Parece, pues, adecuado referirse a un proyecto del régimen militar liderado por el general Juan Velasco Alvarado y que entre 1968 y 1975 desarrolló una actuación, en lo esencial, coherente. Con seguridad, este gobierno albergaba en su interior diferentes concepciones respecto de ciertas acciones del Estado, que sin duda resultaron lo suficientemente compatibles como para que se pudieran sobrellevar durante siete años del régimen reformista que representaba a la institución de las Fuerzas Armadas. Ahora bien, referirse al núcleo esencial del proyecto obliga a reconocer en él dos características centrales referidas a un origen pequeñoburgués y un carácter militar.

2. Origen: pequeñoburgués

Lo pequeñoburgués, que revela la extracción y la posición de clase mayoritaria en las Fuerzas Armadas, otorga al proyecto su intención de conciliar clases. Es la pequeña burguesía la que, por su posición social intermedia en la sociedad capitalista, «cree estar por encima del antagonismo de clases» (Marx, 1969, p. 127) y, a causa de ello, cuando se encuentra frente a tensiones sociales agudas tiende a responder considerando posible y deseable una razonada armonización de intereses entre las partes en conflicto. En el caso peruano, algunas de las diferencias sociales existentes debido a la naturaleza excluyente del régimen oligárquico intentaron ser suavizadas por las reformas del régimen militar a través de mecanismos de compensación, el más ilustrativo de los cuales es la comunidad industrial.

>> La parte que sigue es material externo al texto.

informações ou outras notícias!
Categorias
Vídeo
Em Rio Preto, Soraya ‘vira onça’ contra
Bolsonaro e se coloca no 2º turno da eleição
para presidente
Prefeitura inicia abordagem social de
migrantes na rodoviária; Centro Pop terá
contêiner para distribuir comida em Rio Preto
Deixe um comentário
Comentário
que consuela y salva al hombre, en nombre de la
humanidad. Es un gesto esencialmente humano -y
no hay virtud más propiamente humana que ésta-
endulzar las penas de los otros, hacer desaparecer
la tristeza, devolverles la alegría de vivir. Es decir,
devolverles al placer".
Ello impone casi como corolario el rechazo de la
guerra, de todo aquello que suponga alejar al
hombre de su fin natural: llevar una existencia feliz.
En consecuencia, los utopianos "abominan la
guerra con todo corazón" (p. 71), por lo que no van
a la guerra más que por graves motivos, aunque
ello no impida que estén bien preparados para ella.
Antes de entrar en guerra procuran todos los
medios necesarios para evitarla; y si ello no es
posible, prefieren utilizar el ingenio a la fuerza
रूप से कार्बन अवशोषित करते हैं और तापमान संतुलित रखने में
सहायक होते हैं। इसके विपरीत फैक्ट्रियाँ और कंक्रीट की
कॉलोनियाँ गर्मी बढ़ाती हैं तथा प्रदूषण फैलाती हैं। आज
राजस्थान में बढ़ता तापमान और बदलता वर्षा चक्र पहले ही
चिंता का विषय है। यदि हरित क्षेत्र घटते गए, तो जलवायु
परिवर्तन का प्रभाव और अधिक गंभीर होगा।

En esa comunidad debían reunirse todos los trabajadores de la empresa, sin distinción de quienes eran también propietarios, para obtener colectivamente una parte de las utilidades y, como consecuencia, compartir gestión y dividendos con los accionistas. Progresivamente, las clases debían ir acercando sus intereses, según lo había decretado la lógica de esta reforma. Velasco definió las previsiones oficiales sobre la comunidad industrial del modo siguiente:

[…] es enteramente lógico que al modificarse de manera sustantiva la condición de propiedad privada absoluta de los medios de producción, la relación de oposición total que de ella resulta debe también aceptar modificaciones sustanciales. Por tanto, parece inobjetable que la pretendida irreductibilidad de intereses, que condujo a la teoría de la lucha de clases como formulación interpretativa de validez histórica universal, permanente, debería ser cuestionada. Esto permite examinar con fundamento la constructiva posibilidad de encontrar un camino de conciliación de intereses sociales conflictivos que, por todo lo anterior, no deberían ser necesariamente concebidos en términos de un rígido y absoluto antagonismo insuperable (Velasco Alvarado, 1972, II, pp. 118-119).

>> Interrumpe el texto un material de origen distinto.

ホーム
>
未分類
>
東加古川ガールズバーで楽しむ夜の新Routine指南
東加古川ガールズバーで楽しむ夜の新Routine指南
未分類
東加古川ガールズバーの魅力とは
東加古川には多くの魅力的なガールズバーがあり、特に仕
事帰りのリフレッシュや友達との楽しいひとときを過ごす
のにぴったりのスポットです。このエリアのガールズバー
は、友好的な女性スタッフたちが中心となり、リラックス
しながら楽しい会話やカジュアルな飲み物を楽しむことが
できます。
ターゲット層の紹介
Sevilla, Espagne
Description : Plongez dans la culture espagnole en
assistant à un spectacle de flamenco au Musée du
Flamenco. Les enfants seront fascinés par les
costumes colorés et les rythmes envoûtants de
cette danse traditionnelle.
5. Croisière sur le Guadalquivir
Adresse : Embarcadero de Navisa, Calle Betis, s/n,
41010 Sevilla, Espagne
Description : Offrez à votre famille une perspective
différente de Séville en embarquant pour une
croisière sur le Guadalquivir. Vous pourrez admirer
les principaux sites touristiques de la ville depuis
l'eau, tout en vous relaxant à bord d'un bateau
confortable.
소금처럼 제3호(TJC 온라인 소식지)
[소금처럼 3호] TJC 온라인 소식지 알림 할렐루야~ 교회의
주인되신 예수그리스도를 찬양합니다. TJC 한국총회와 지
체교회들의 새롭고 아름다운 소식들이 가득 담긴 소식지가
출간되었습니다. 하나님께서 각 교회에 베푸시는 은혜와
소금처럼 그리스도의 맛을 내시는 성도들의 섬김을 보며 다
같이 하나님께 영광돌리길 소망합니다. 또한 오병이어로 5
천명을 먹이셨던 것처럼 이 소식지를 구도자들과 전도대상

Para que no se piense que la búsqueda de esta conciliación se movía en un plano declarativo, puede advertirse cómo se concibió que la comunidad industrial debía alterar las relaciones laborales existentes, devaluando el peso del sindicato y disminuyendo la carga conflictiva de las negociaciones salariales. Según el general Pedro Sala Orosco, ministro de Trabajo del régimen militar, «Cuando la participación de la comunidad laboral en la propiedad de la empresa sea más significativa, las condiciones de trabajo y de remuneración tenderán a ser fijadas dentro de la empresa, en el seno del directorio de esta y ello por la propia conveniencia de los trabajadores y empleadores porque la nueva situación que se está creando lo hará posible» (Sala Orosco, s/f, p. 10)5.

Esa raíz de pensamiento autorizó a generar la ilusión de un proyecto que, como sustentaba un ideólogo civil del régimen, «planteaba un programa político y un modelo de desarrollo que tenían dimensión nacional y que, por tanto, podían contar con la adhesión de todos los peruanos, independientemente de sus orígenes partidarios» (Béjar, 1976, p. 157). Según esta perspectiva, las diferencias de intereses entre grupos y sectores sociales no existen o se pueden reducir; y los conflictos y contraposiciones pueden superarse mediante la conciliación, pese al angosto espacio económico existente para ello, determinado por la condición del capitalismo periférico.

El propósito de conciliar no solo se refería a las clases, sino también a los intereses del capital extranjero, al cual el régimen trató de sujetar a «condiciones compatibles con el interés nacional». Para ello, afirmando una posición nacionalista, se tomaron medidas de corte antiimperialista en el terreno de las nacionalizaciones y se procuró activar mecanismos de cooperación entre países tercermundistas, como el Pacto Andino y el Grupo de los 77, que vieron en el proyecto militar peruano a un protagonista de primera línea. Ambos elementos debían situar al país en un mejor pie de negociación, al haberse liquidado los viejos enclaves extranjeros, roto la dependencia tecnológica militar respecto de los Estados Unidos gracias a la compra de armas soviéticas y mejorado la fuerza de las naciones «de este lado de la mesa» mediante formas de apoyo mutuo y acción conjunta.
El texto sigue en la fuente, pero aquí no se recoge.